We have not in the slightest degree impaired
the strength of the common enemy in any one of those points in which his
particular force consists,--at the same time that new enemies to
ourselves, new allies to the Regicide Republic, have been made out of
the wrecks and fragments of the general confederacy. So far as to the
selfish part. As composing a part of the community of Europe, and
interested in its fate, it is not easy to conceive a state of things
more doubtful and perplexing. When Louis the Fourteenth had made himself
master of one of the largest and most important provinces of
Spain,--when he had in a manner overrun Lombardy, and was thundering at
the gates of Turin,--when he had mastered almost all Germany on this
side the Rhine,--when he was on the point of ruining the august fabric
of the Empire,--when, with the Elector of Bavaria in his alliance,
hardly anything interposed between him and Vienna,--when the Turk hung
with a mighty force over the Empire on the other side,--I do not know
that in the beginning of 1704 (that is, in the third year of the
renovated war with Louis the Fourteenth) the state of Europe was so
truly alarming. To England it certainly was not. Holland (and Holland is
a matter to England of value inestimable) was then powerful, was then
independent, and, though greatly endangered, was then full of energy and
spirit.
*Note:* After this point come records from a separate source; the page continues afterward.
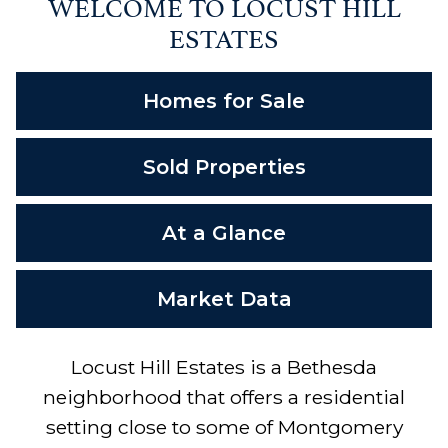
WELCOME TO LOCUST HILL
ESTATES
Homes for Sale
Sold Properties
At a Glance
Market Data
Locust Hill Estates is a Bethesda
neighborhood that offers a residential
setting close to some of Montgomery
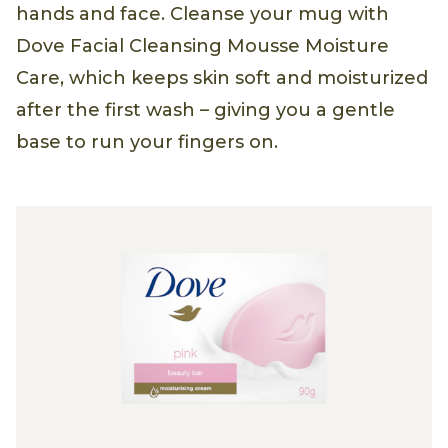
hands and face. Cleanse your mug with
Dove Facial Cleansing Mousse Moisture
Care, which keeps skin soft and moisturized
after the first wash – giving you a gentle
base to run your fingers on.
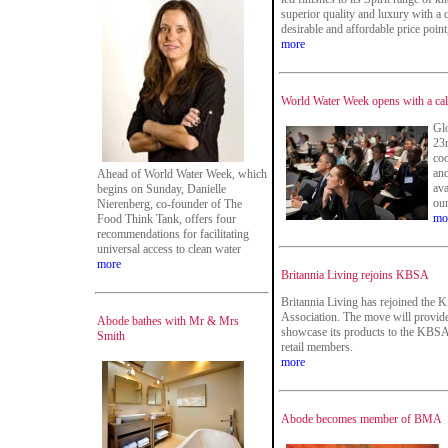
superior quality and luxury with a 
desirable and affordable price point,
more
World Water Week opens with a call
Glo
23r
coo
and
Ahead of World Water Week, which
ava
begins on Sunday, Danielle
our
Nierenberg, co-founder of The
mo
Food Think Tank, offers four
recommendations for facilitating
universal access to clean water
more
Britannia Living rejoins KBSA
Britannia Living has rejoined the
Association. The move will provide
Abode bathes with Mr & Mrs
showcase its products to the KBSA
Smith
retail members.
more
Abode becomes member of BMA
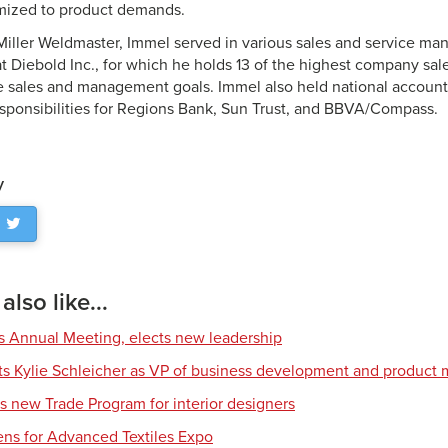
mized to product demands.
g Miller Weldmaster, Immel served in various sales and service ma
at Diebold Inc., for which he holds 13 of the highest company s
ve sales and management goals. Immel also held national account
ponsibilities for Regions Bank, Sun Trust, and BBVA/Compass.
y
lso like...
s Annual Meeting, elects new leadership
nts Kylie Schleicher as VP of business development and produc
s new Trade Program for interior designers
ens for Advanced Textiles Expo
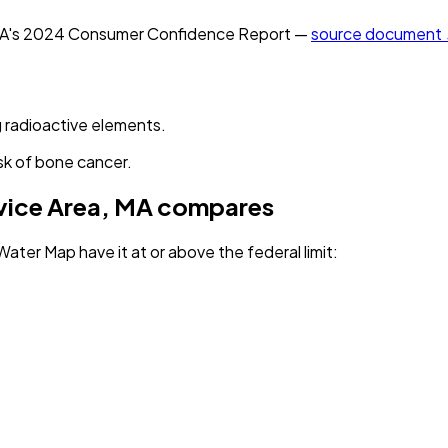
MA
's
2024
Consumer Confidence Report —
source document
 radioactive elements.
sk of bone cancer.
vice Area, MA
compares
Water Map have it
at or above the federal limit
:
But the great resource of Europe was in England: not in a sort
of England detached from the rest of the world, and amusing herself
with the puppet-show of a naval power, (it can be no better, whilst all
the sources of that power, and of every sort of power, are precarious,)
but in that sort of England who considered herself as embodied with
Europe, but in that sort of England who, sympathetic with the adversity
or the happiness of mankind, felt that nothing in human affairs was
foreign to her.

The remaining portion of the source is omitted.